The truth is reconciliation between the church and our LGBTQ+ siblings is desperately needed. There has been harm done by the church to the LGBTQ community (something not acknowledged in the Provincial Faith and Life Team report). Southridge has acknowledged that truth and has begun the hard work of reconciliation.

 

That sounds Anabaptist to me. I would humbly suggest that congregations who have closeted the truth of harm or resisted conversations and other efforts of reconciliation are not in line with Article 13 of our Confession of Faith. We should be careful of casting stones.

 

So, three reasons for your consideration. Combined, they raise the question of why this topic is leading us to live outside of our character. I personally think we would do well to wrestle with this question and I think there is wisdom in the calls from across the country for a moratorium on congregational suspensions and pastoral credential reviews until we sort this out.

 

Thank you for the opportunity to speak.

2 comments:

  1. Thank you, Rich, for centring this conversation on what's so important. They are healing words.

    ReplyDelete
  2. Thank you, Rich for sharing and John for providing a place to listen. Rich, you echo the questions and thoughts of many of us across the country.
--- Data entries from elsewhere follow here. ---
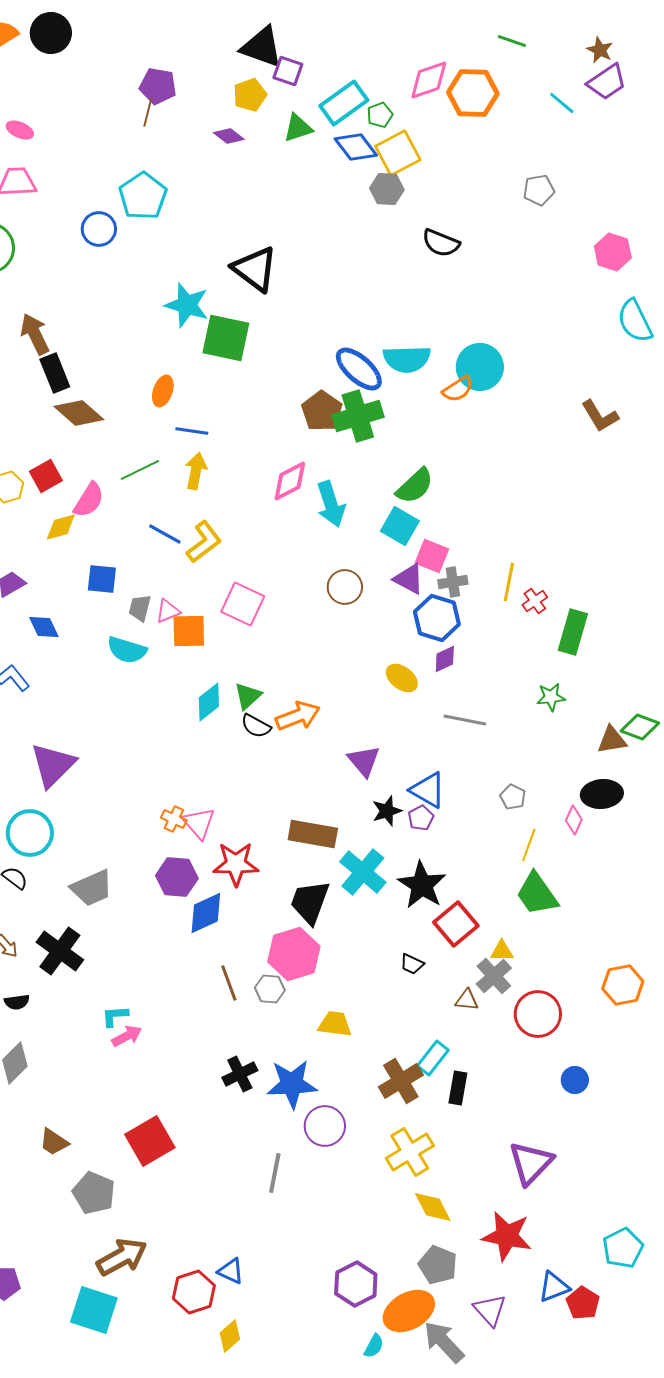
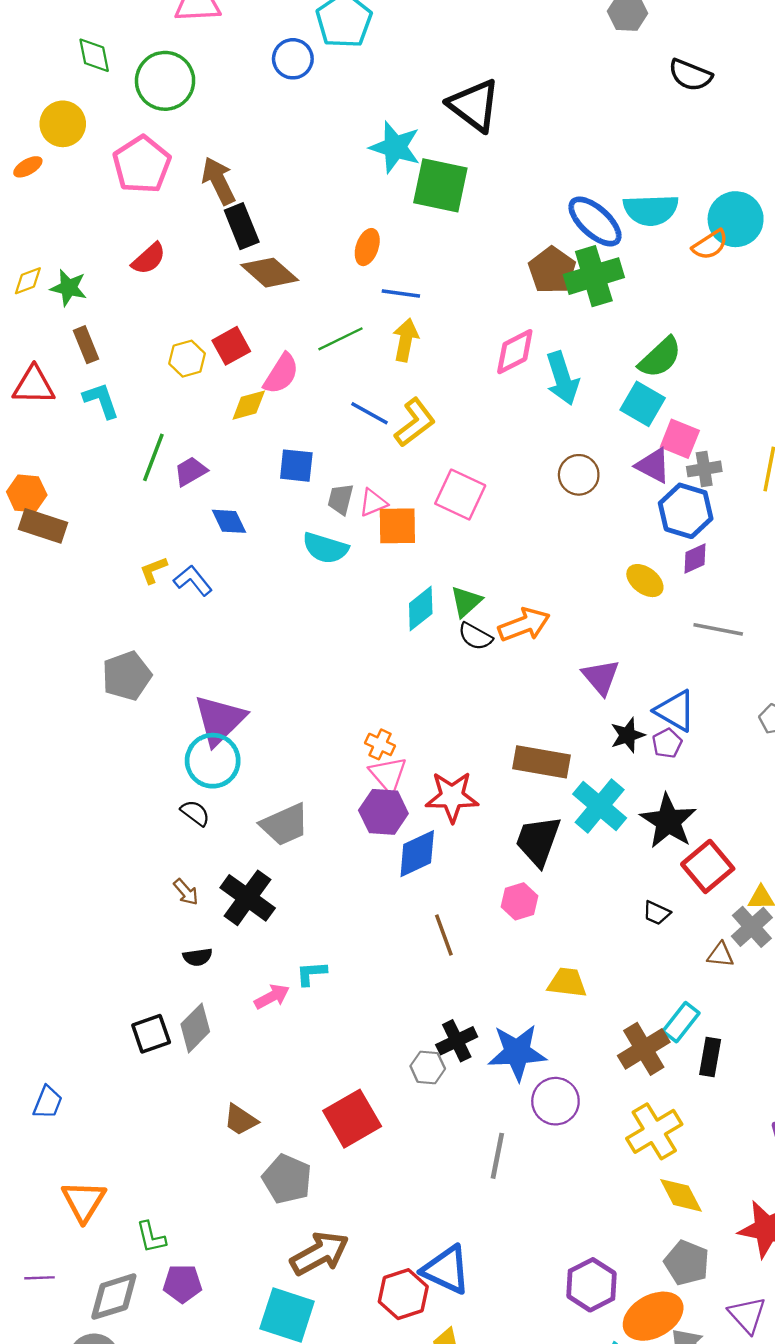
purple triangle: (53, 765) -> (220, 720), moved
pink triangle: (199, 823) -> (388, 775), moved
pink hexagon: (294, 954) -> (519, 901), size x0.6
gray hexagon: (270, 989) -> (428, 1067), moved
pink arrow: (127, 1036) -> (272, 997), moved
blue triangle: (231, 1271) -> (446, 1270), size x1.6

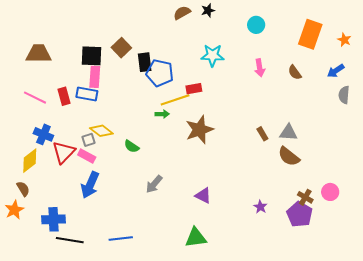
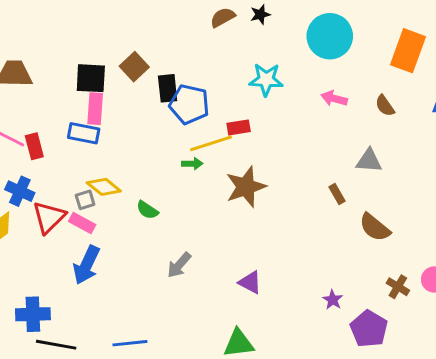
cyan circle: (256, 25) -> (330, 36), size x1.8
pink arrow: (260, 68) -> (334, 98), turned 114
red rectangle: (64, 96) -> (34, 146), moved
gray triangle: (288, 132) -> (369, 161), moved
purple pentagon: (299, 214) -> (369, 329), moved

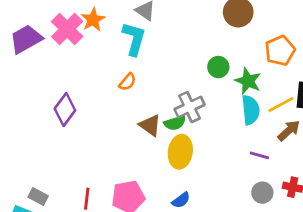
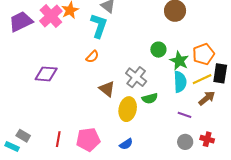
orange pentagon: (280, 51) -> (203, 54), moved
gray cross: (190, 107) -> (136, 77), turned -30
purple diamond: (65, 109) -> (46, 74), turned 55
green semicircle: (175, 123) -> (150, 98), moved

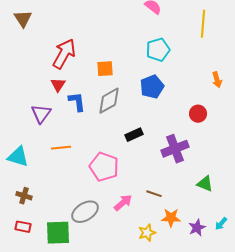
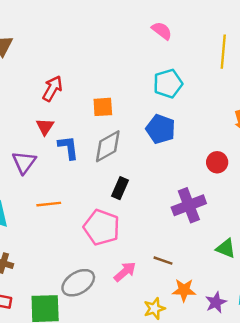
red arrow: (64, 54) -> (52, 89), size x0.7
blue pentagon: (152, 87) -> (161, 129), turned -30
black rectangle: (134, 135) -> (120, 188), moved, turned -42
    We have, as a family, recently left the MB denomination we have all been part of since birth because in spite of speaking up and asking for prayerful, communal conversations, we instead continue to see harm being done.

    We love our queer family members and are glad they have found a spiritual home where they are welcomed and can continue to grow in their faith. It is heartbreaking that this place isn't in the MB Church, where we used to feel like we belonged and could serve God together.